Norwich aldermen not yet ready to commit to $8.4 million bond
Norwich — It has been more than two weeks since the City Council heard a presentation on a proposed $8.4 million economic revitalization bond, and aldermen still question how it would work, why the high amount, why now or even why at all.
The City Council scheduled a public hearing for Aug. 20 on an ordinance to bond $8.4 million “economic revitalization initiative to spur economic development.” The bond would expand a $3.38 million downtown revitalization program voters approved in 2010.
A two-thirds majority vote in favor, or at least five of the seven City Council members, is required to forward the ordinance to referendum Nov. 6.
Norwich Community Development Corp. President Robert Mills presented the new 10-year plan to the council July 24. The funds would be divided into five programs: $4.15 million for building code upgrades; $2.96 million for commercial rent subsidies; $890,000 for “city guided development"; $350,000 for facade improvements and $120,000 for signage.
Half of the new bond would be dedicated to continuing downtown work and half for properties in designated areas. The ordinance listed city borders, the new Norwichtown Village Overlay District, future village districts, enterprise zones, the new federal Opportunity Zones, mill reuse and manufacturing zones.
Several aldermen last week questioned the $8.4 million total, the projected 18.5 percent administration fee and whether the downtown program was successful. Some asked why the rush to put it on the Nov. 6 ballot.
As part of their homework, aldermen have sent questions and concerns to Mills and lead proponent Mayor Peter Nystrom, and they have met with Mills.
“I’m not in favor of it,” Alderwoman Joanne Philbrick said. “I think it’s really too large an item with too short notice. I don’t understand why we have to do it now. I don’t understand why the rush. I understand they want to get it on the November ballot. I just don’t see the need.”
Philbrick questioned NCDC's calculation that the downtown bond has generated a $22.7 million economic return and, if true, why half of the new bond would be for downtown. Mills said downtown still has 46 buildings more than half-vacant, with 700,000 square feet of vacant or underutilized space.
Alderwoman Stephanie Burnham submitted questions to NCDC. “I don’t know if it’s ready for the November ballot,” she said.
Alderman William Nash said he supports the concept and said the 2010 bond “has done some good downtown.” Nash suggested cutting the total by $2 million to make it more reasonable but agreed Norwich needs to invest in itself.
“We need to put skin in the game,” he said. “It is a big bite, though.”
Alderman Samuel Browning said the July 24 presentation was thin on substance. He, too, sent written questions to NCDC prior to meeting with Mills. Alderwoman Stacy Gould and Joseph DeLucia met with Mills last week.
Browning questioned the $2.9 million for rental subsidies. He said businesses that need subsidies might not be strong enough to survive.

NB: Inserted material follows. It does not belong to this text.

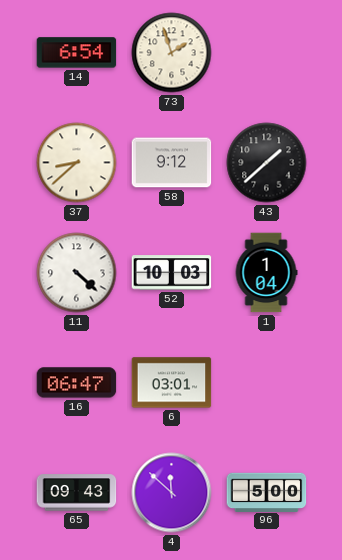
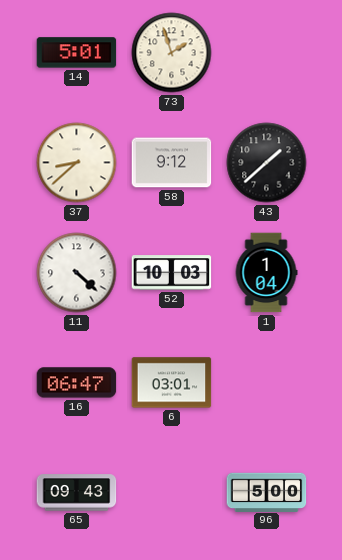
14: 6:54 -> 5:01
4: 11:52 -> none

He wanted more information on lessons learned, good and bad, of the downtown program before more than doubling it.
“They bring it to us basically in the last month of consideration,” Browning said. “The bond has been in existence for eight years. We should have been doing this in March. The mayor says we can propose changes. So, in two weeks' time, we’re supposed to essentially create our own bond package?”
Nystrom said the urgency is to take advantage of the “window of opportunity” with state economy improving, and the Mohegan tribe's proposed $200 million to $600 million development of the former Norwich Hospital property in Preston is on the horizon.
The new bond would cover the nearly 50-acre former Norwich Hospital property in Norwich at the Preston line, owned by a private developer. The downtown bond also likely will be depleted before its projected 10-year period.
“You have to capitalize,” Nystrom said. “Go to the voters and ask for support.”
Aldermen asked to better define the $890,000 City Guided Development program. Mills said it could apply to city-owned or privately owned problem properties, such as the vacant former YMCA on Main Street, the Norwich marina, Norwich Hospital and the long-vacant Flatiron building on Main Street.
The money could be used to hire technical specialists to determine best uses for properties. Mills described a “carrot and stick” approach to work with owners to develop properties that have been stagnant for years or decades.
“This is a long-term strategy,” Mills said, “an effort to guide development toward what the city wants to see happen with those properties.”